SACRAMENTO, Calif. – Criticism is coming in from worker's-rights groups on the Trump administration's announcement Monday that it will allow an additional 15,000 foreign workers to get visas.

The Department of Homeland Security will grant the extra H-2B visas for guest workers in the tourism, landscaping, construction, seafood and other seasonal industries - but not in agriculture, which uses a different visa program.

Daniel Costa, director of Immigration Law and Policy Research at the Economic Policy Institute, a nonprofit think tank, says the program ought to be reformed to protect workers from abuse, not expanded.

"The way the program is set up, it ties workers to one employer," he says. "So if they leave that job or if they get fired, they basically lose that visa status and become deportable. And so it gives employers a lot of power over workers."

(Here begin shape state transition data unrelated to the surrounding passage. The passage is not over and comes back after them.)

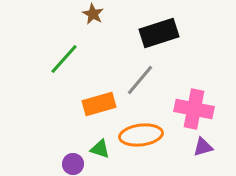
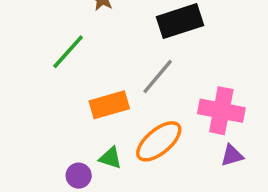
orange ellipse: (141, 135) -> (159, 141), turned -33

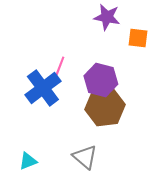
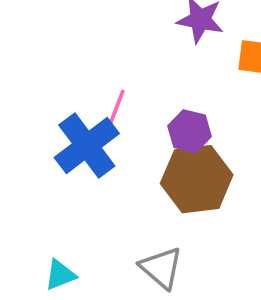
purple hexagon: (101, 80) -> (190, 131), size x0.7

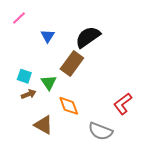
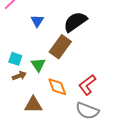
red L-shape: (123, 104) -> (87, 85), moved
brown triangle: (43, 125) -> (33, 105), turned -30

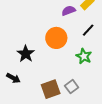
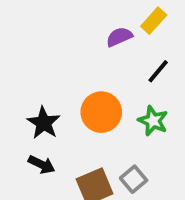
orange circle: (56, 38) -> (101, 112), moved
black arrow: (13, 78) -> (42, 165), moved

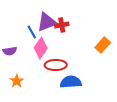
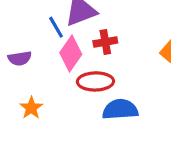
red cross: (62, 25) -> (105, 42), moved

The Trump administration says it simply is trying to accommodate requests from employers who are desperate for laborers. The current limit for H-2B visas is 66,000 - so this will bring that number up to 81,000.

In a recent report, Costa found there is no nationwide shortage of workers in those fields. In fact, unemployment has been high and wages have been flat in these types of jobs for more than a decade.

He argues that expanding the cap on visas will hurt conditions for guest workers and American citizens alike.

"U.S. workers have to compete with workers who are exploitable and can be legally underpaid under the terms of the H-2B program," he adds. "And so that puts downward pressure on the wages and the working conditions of the U.S. workers who are in those same jobs."

The report suggests that companies experiencing a local labor shortage do more to recruit from out of state and raise wages and benefits to attract more applicants. The expansion was approved a few months ago as a rider to a must-pass omnibus spending bill.